__Work required__
Scan the entries below for lines holding "from". Give the number of such lines alone.

__Entries shown__
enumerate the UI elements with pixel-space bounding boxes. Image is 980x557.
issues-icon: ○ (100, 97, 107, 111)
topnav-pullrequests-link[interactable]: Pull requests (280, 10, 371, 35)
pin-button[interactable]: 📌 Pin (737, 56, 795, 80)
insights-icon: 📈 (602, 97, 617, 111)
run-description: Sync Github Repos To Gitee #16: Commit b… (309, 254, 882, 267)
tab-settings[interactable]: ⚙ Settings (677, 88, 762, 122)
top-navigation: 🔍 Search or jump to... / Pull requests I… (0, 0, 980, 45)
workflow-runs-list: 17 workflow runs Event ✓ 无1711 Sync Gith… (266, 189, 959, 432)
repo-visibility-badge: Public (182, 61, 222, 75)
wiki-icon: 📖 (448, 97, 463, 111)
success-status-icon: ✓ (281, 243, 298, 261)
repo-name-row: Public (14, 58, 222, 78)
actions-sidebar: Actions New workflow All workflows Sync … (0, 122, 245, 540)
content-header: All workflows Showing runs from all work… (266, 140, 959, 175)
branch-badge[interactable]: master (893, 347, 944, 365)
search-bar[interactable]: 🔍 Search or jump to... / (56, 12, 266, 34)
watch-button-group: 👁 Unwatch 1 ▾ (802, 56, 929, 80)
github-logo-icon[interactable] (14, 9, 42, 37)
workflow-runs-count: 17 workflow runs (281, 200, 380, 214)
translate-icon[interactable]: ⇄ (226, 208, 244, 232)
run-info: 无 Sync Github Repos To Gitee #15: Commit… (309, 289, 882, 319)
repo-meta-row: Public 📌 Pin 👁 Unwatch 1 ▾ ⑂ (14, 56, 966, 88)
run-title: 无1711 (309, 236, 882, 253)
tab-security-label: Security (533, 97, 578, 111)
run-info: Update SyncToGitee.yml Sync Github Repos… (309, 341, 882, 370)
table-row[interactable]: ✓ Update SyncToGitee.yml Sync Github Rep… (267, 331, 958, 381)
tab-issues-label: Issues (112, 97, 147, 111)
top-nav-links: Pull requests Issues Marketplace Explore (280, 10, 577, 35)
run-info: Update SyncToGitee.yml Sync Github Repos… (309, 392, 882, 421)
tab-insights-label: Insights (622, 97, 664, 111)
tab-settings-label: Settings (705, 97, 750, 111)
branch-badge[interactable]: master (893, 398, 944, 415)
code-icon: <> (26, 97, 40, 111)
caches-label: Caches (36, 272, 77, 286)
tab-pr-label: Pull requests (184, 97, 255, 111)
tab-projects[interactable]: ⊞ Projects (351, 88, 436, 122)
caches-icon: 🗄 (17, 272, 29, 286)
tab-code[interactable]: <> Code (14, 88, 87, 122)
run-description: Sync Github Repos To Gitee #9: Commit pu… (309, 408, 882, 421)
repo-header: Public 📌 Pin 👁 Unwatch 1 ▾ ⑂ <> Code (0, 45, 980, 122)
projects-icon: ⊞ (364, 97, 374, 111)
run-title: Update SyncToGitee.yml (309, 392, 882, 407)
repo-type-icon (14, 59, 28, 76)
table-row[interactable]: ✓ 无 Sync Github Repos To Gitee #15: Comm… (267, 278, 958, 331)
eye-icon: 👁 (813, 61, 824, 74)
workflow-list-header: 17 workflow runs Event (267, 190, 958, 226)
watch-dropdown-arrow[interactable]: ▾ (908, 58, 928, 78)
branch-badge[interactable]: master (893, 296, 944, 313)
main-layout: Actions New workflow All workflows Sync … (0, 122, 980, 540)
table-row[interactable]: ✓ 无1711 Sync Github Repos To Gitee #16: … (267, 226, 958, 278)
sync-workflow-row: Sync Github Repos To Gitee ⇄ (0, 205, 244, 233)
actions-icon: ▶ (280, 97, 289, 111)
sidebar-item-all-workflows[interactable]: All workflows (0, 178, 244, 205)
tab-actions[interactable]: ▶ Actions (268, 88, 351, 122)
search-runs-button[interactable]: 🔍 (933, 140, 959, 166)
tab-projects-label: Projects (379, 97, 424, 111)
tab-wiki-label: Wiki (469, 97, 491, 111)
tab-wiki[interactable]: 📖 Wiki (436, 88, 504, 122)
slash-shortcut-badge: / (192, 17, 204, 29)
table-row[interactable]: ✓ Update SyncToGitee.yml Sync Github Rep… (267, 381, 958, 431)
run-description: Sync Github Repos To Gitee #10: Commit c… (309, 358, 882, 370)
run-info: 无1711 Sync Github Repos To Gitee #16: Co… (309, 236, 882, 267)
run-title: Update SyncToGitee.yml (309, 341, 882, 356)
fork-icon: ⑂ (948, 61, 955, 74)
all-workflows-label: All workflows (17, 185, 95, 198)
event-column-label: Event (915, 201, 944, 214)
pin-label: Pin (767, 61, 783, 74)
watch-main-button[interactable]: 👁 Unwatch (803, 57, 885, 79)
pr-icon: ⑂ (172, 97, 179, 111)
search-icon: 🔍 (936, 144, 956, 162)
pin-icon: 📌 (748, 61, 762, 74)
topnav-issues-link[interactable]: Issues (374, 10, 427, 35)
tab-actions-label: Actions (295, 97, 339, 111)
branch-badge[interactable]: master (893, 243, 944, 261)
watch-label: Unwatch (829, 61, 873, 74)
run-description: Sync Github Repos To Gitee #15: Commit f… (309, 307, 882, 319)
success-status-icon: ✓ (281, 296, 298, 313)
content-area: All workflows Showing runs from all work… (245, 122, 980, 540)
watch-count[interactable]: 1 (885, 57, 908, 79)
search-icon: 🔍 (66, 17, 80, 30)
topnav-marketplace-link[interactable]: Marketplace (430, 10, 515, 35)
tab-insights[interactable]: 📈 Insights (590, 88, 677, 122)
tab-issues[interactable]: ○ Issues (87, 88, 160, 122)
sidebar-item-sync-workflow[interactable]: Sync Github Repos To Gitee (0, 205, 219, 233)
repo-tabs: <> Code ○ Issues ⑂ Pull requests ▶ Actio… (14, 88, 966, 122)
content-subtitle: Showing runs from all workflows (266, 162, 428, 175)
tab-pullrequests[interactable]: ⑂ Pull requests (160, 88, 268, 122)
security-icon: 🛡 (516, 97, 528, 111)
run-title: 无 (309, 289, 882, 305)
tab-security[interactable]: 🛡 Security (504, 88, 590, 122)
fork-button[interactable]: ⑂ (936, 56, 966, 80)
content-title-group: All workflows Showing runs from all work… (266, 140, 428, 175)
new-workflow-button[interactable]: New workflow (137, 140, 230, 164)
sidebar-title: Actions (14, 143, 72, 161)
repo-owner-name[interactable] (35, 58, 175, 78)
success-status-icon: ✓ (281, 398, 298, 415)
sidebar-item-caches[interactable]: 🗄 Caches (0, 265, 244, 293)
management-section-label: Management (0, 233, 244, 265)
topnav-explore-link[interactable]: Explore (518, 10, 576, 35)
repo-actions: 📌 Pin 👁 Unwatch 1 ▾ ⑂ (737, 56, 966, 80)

__Result of the task__
4